Directions for this task:
State, as a number alone, how many lines of the entries contain the word "with".
*** Extracted data
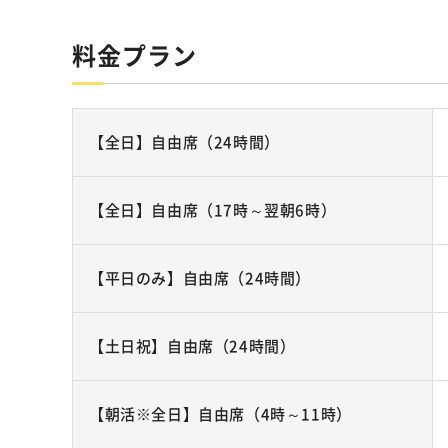
料金プラン
【全日】自由席（24時間）
【全日】自由席（17時～翌朝6時）
【平日のみ】自由席（24時間）
【土日祝】自由席（24時間）
【朝活※全日】自由席（4時～11時）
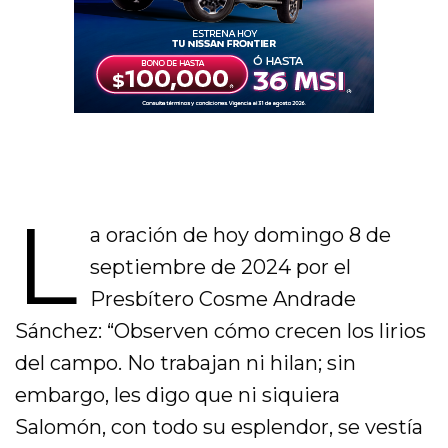
L
a oración de hoy domingo 8 de
septiembre de 2024 por el
Presbítero Cosme Andrade
Sánchez: “Observen cómo crecen los lirios
del campo. No trabajan ni hilan; sin
embargo, les digo que ni siquiera
Salomón, con todo su esplendor, se vestía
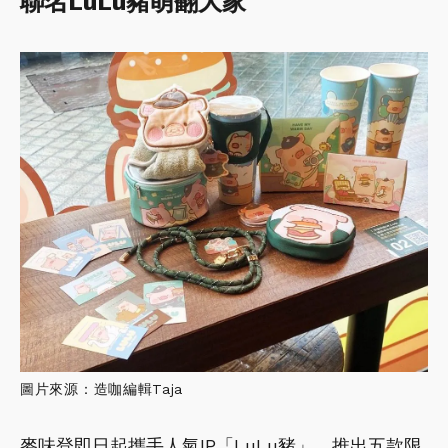
聯名LuLu豬萌翻大家
圖片來源：造咖編輯Taja
麥味登即日起攜手人氣IP「LuLu豬」，推出五款限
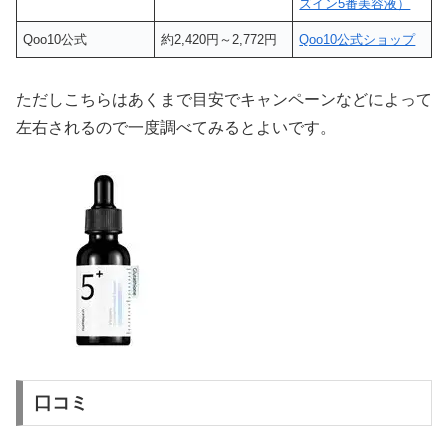
ズイン5番美容液）
Qoo10公式
約2,420円～2,772円
Qoo10公式ショップ
ただしこちらはあくまで目安でキャンペーンなどによって
左右されるので一度調べてみるとよいです。
口コミ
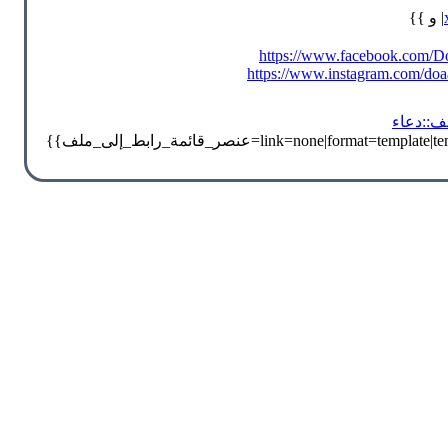
| و }}
https://www.facebook.com/
https://www.instagram.com/doa
ف::دعاء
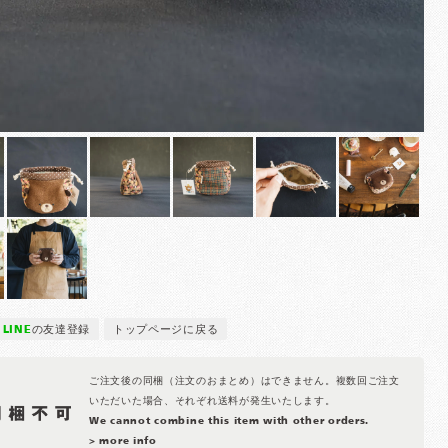
LINE
の友達登録
トップページに戻る
ご注文後の同梱（注文のおまとめ）はできません。複数回ご注文
いただいた場合、それぞれ送料が発生いたします。
We cannot combine this item with other orders.
> more info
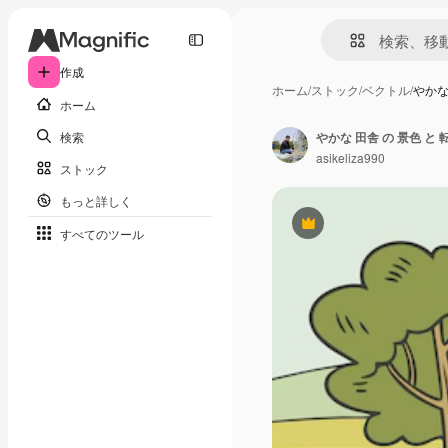
作成
ホーム
/
ストック
/
ベクトル
/
やかな
ホーム
検索
やかな 田舎 の 景色 と
asikeliza990
ストック
もっと詳しく
Premium
すべてのツール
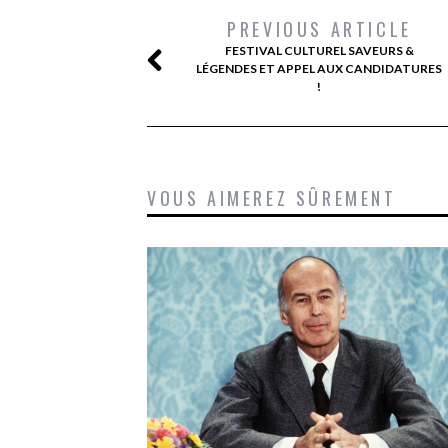
PREVIOUS ARTICLE
FESTIVAL CULTUREL SAVEURS &
LÉGENDES ET APPEL AUX CANDIDATURES
!
VOUS AIMEREZ SÛREMENT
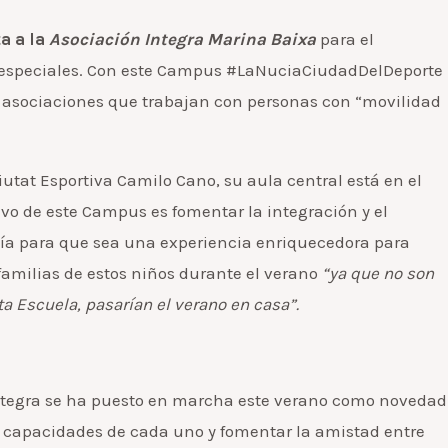
a a la
Asociación Integra Marina Baixa
para el
as especiales. Con este Campus #LaNuciaCiudadDelDeporte
 y asociaciones que trabajan con personas con “movilidad
Ciutat Esportiva Camilo Cano, su aula central está en el
tivo de este Campus es fomentar la integración y el
ucía para que sea una experiencia enriquecedora para
s familias de estos niños durante el verano
“ya que no son
a Escuela, pasarían el verano en casa”.
 Integra se ha puesto en marcha este verano como novedad
es capacidades de cada uno y fomentar la amistad entre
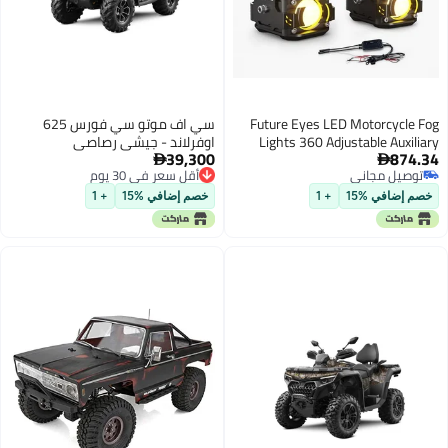
Future Eyes LED Motorcycle Fog
سي اف موتو سي فورس 625
Lights 360 Adjustable Auxiliary
اوفرلاند - جيشي رصاصي
39,300
874.34
Lights Waterproof OffRoad Driving


توصيل مجاني
أقل سعر في 30 يوم
Light for Night Riding AmberWhite
توصيل مجاني
أقل سعر في 30 يوم
High Low Beam Compatible with
خصم إضافي %15
+ 1
خصم إضافي %15
+ 1
Motorcycles ATVs and UTVs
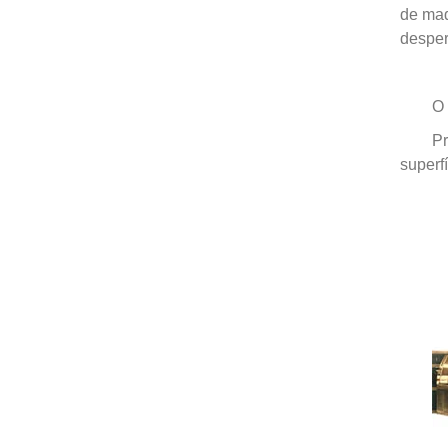
de mad
desper
O 
Pr
superfí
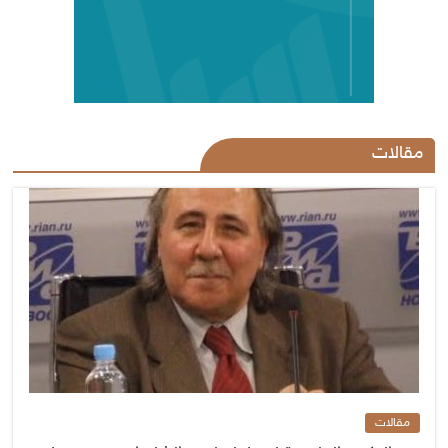
مقالات
مقالات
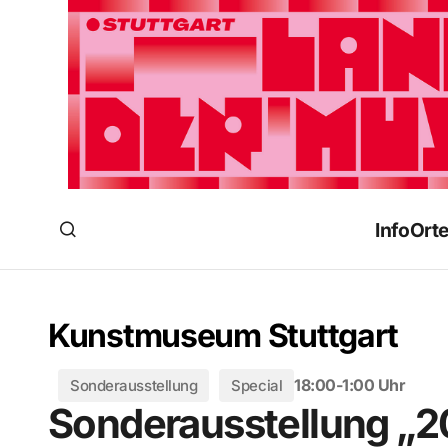
Info
Ort
Kunstmuseum Stuttgart
18:00-1:00 Uhr
Sonderausstellung
Special
Sonderausstellung „20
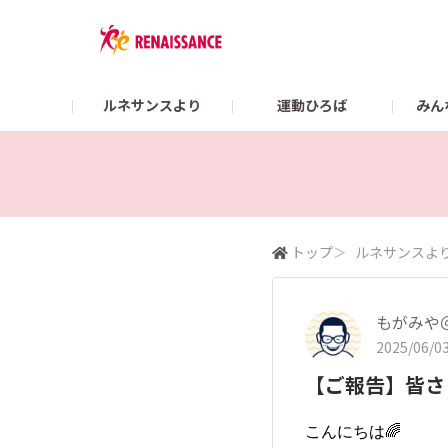
ルネサンスより
運動ひろば
みん
Colorsガイド
【2/22まで】👜 What’s in my RENA BAG？
スポーツクラブ ルネサ
オンラインショップ
トップ
＞
ルネサンスよ
もがみや
2025/06/03
【ご報告】皆さ
こんにちは🌈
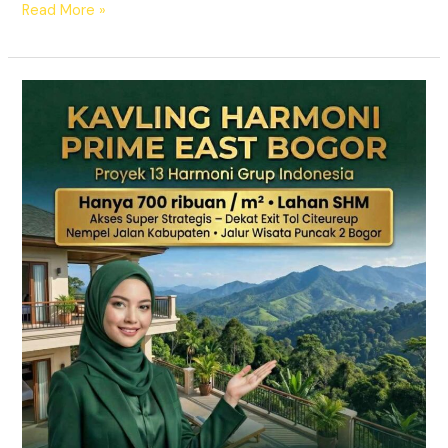
Read More »
KAVLING
HARMONI
PRIME
EAST
BOGOR
|
SHM
Pecah
Sertifikat
|
Dekat
Tol
Citeureup
–
Puncak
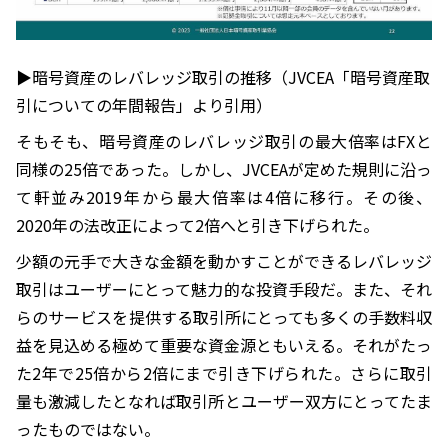
▶︎暗号資産のレバレッジ取引の推移（JVCEA「暗号資産取
引についての年間報告」より引用）
そもそも、暗号資産のレバレッジ取引の最大倍率はFXと
同様の25倍であった。しかし、JVCEAが定めた規則に沿っ
て軒並み2019年から最大倍率は4倍に移行。その後、
2020年の法改正によって2倍へと引き下げられた。
少額の元手で大きな金額を動かすことができるレバレッジ
取引はユーザーにとって魅力的な投資手段だ。また、それ
らのサービスを提供する取引所にとっても多くの手数料収
益を見込める極めて重要な資金源ともいえる。それがたっ
た2年で25倍から2倍にまで引き下げられた。さらに取引
量も激減したとなれば取引所とユーザー双方にとってたま
ったものではない。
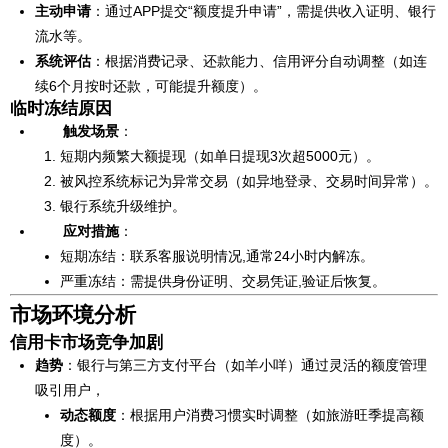
主动申请
：通过APP提交“额度提升申请”，需提供收入证明、银行
流水等。
系统评估
：根据消费记录、还款能力、信用评分自动调整（如连
续6个月按时还款，可能提升额度）。
临时冻结原因
触发场景
：
短期内频繁大额提现（如单日提现3次超5000元）。
被风控系统标记为异常交易（如异地登录、交易时间异常）。
银行系统升级维护。
应对措施
：
短期冻结：联系客服说明情况,通常24小时内解冻。
严重冻结：需提供身份证明、交易凭证,验证后恢复。
市场环境分析
信用卡市场竞争加剧
趋势
：银行与第三方支付平台（如羊小咩）通过灵活的额度管理
吸引用户，
动态额度
：根据用户消费习惯实时调整（如旅游旺季提高额
度）。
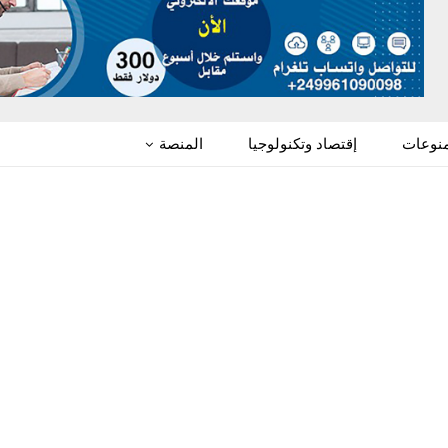
منوعات
إقتصاد وتكنولوجيا
المنصة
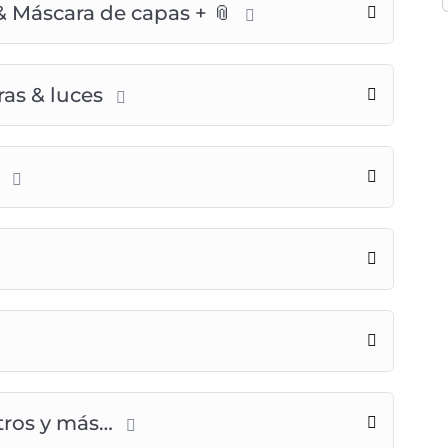
 & Máscara de capas + 📎
ras & luces
l
ltros y más…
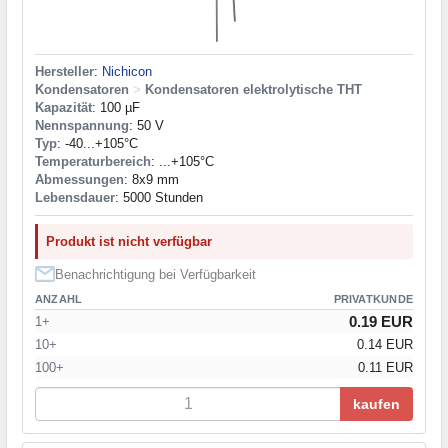
Hersteller
:
Nichicon
Kondensatoren
>
Kondensatoren elektrolytische THT
Kapazität
: 100 µF
Nennspannung
: 50 V
Typ
: -40...+105°C
Temperaturbereich
: ...+105°C
Abmessungen
: 8x9 mm
Lebensdauer
: 5000 Stunden
Produkt ist nicht verfügbar
Benachrichtigung bei Verfügbarkeit
ANZAHL
PRIVATKUNDE
0.19 EUR
1+
10+
0.14 EUR
100+
0.11 EUR
kaufen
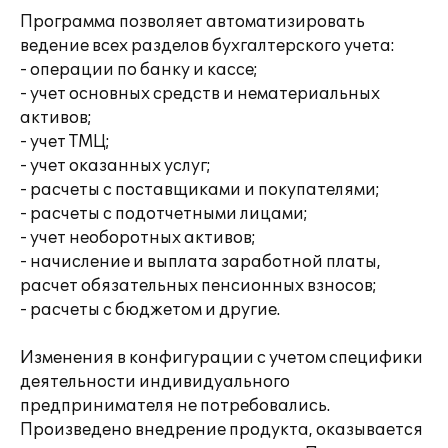
Программа позволяет автоматизировать
ведение всех разделов бухгалтерского учета:
- операции по банку и кассе;
- учет основных средств и нематериальных
активов;
- учет ТМЦ;
- учет оказанных услуг;
- расчеты с поставщиками и покупателями;
- расчеты с подотчетными лицами;
- учет необоротных активов;
- начисление и выплата заработной платы,
расчет обязательных пенсионных взносов;
- расчеты с бюджетом и другие.
Изменения в конфигурации с учетом специфики
деятельности индивидуального
предпринимателя не потребовались.
Произведено внедрение продукта, оказывается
******
Solution to this task:
2